**** Study material ****
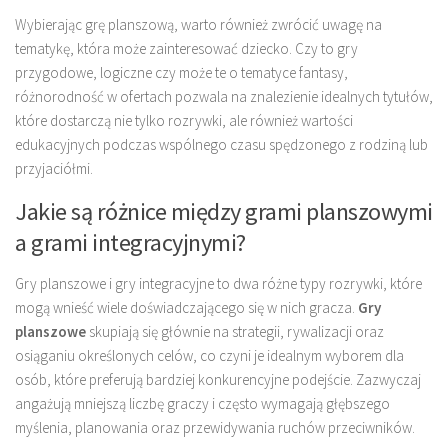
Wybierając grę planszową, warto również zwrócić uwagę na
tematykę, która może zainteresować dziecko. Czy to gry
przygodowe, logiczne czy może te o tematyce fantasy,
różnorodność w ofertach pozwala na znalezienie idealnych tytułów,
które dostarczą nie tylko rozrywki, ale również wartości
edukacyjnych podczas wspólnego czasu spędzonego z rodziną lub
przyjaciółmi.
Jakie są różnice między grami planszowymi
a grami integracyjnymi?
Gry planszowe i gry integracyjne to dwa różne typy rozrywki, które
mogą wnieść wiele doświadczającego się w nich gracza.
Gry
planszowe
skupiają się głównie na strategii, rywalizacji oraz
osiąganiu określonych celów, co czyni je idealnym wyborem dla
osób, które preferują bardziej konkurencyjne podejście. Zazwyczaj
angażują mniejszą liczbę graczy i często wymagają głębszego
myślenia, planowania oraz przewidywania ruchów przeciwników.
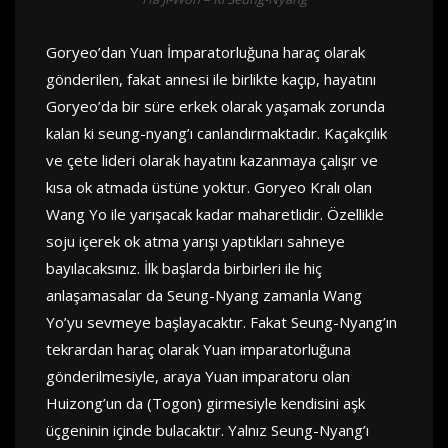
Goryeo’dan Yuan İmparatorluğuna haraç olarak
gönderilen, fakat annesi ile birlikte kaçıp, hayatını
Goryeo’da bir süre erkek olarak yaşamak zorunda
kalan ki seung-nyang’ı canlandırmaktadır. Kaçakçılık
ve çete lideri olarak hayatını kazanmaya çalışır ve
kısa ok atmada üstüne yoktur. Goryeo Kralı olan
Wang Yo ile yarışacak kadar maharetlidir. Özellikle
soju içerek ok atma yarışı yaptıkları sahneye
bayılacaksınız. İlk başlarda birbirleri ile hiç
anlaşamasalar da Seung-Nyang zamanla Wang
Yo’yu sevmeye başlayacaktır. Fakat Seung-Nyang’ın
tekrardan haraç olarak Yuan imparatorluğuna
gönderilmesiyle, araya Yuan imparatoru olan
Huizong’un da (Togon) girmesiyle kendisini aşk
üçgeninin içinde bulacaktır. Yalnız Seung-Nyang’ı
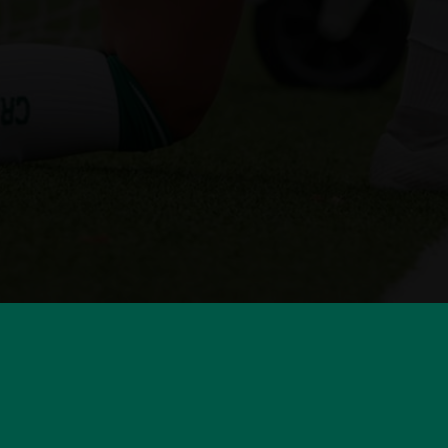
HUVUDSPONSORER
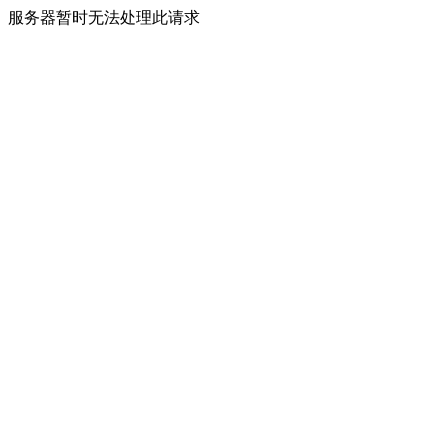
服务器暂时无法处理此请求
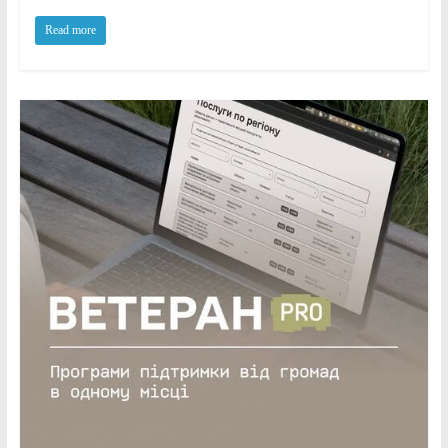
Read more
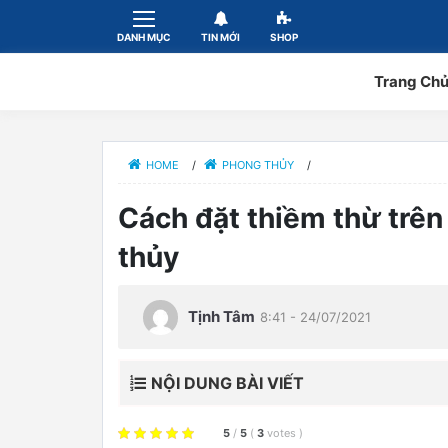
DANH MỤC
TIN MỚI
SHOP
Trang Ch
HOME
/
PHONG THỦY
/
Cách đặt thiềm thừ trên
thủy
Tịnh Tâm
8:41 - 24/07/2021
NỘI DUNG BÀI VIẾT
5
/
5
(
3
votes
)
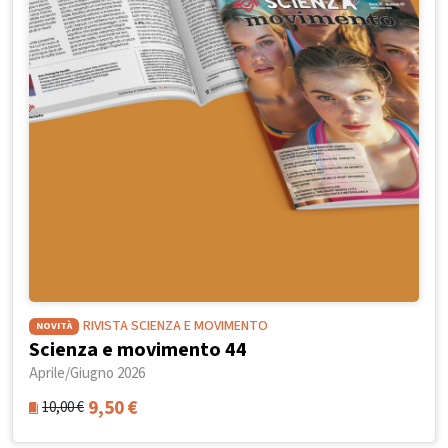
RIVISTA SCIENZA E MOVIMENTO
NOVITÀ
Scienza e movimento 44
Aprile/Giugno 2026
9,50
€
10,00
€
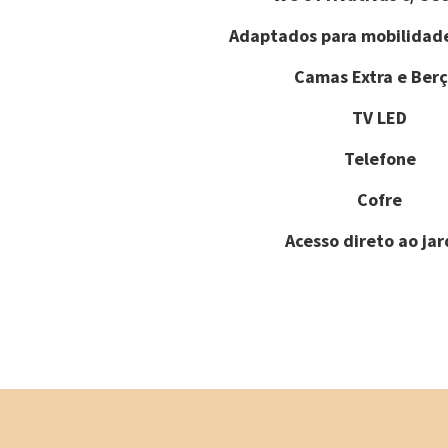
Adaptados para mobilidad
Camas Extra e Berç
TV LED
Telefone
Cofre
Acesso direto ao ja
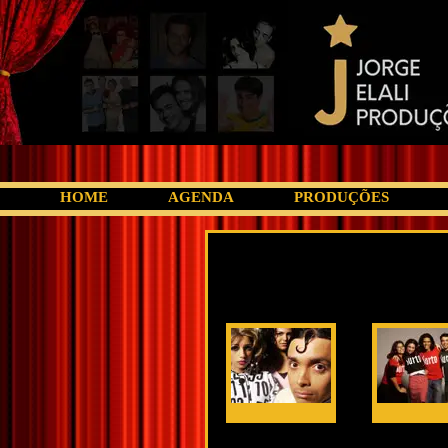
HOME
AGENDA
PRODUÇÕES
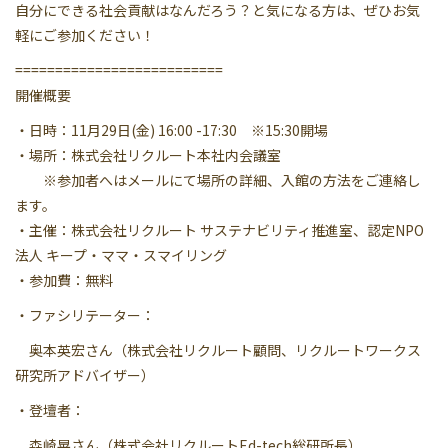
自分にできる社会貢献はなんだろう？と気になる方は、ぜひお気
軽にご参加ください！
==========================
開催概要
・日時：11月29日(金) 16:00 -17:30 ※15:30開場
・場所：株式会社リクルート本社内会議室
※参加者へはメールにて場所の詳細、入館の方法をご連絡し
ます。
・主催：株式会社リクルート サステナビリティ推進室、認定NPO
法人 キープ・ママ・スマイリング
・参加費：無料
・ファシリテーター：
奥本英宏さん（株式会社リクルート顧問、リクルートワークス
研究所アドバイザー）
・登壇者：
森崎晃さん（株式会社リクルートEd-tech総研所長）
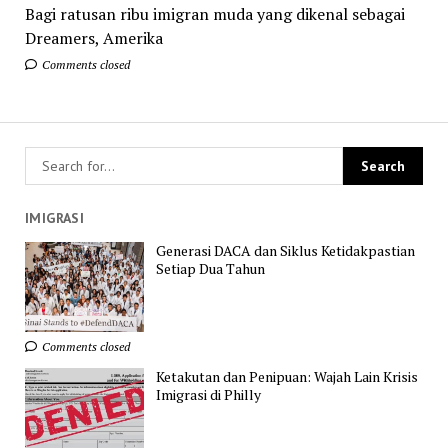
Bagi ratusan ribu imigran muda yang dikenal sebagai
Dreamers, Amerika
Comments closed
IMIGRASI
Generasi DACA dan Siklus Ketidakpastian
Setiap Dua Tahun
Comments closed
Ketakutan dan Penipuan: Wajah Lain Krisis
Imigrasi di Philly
****
Exactly the lines from the one containing "奥本英宏さん（株式会社リクルート顧問、リクルートワークス" through the last line of the data above should be output, both ends included, with every picture left out.

Solution for this exercise =>
奥本英宏さん（株式会社リクルート顧問、リクルートワークス
研究所アドバイザー）
・登壇者：
森崎晃さん（株式会社リクルートEd-tech総研所長）
Bagi ratusan ribu imigran muda yang dikenal sebagai
Dreamers, Amerika
Comments closed
IMIGRASI
Generasi DACA dan Siklus Ketidakpastian
Setiap Dua Tahun
Comments closed
Ketakutan dan Penipuan: Wajah Lain Krisis
Imigrasi di Philly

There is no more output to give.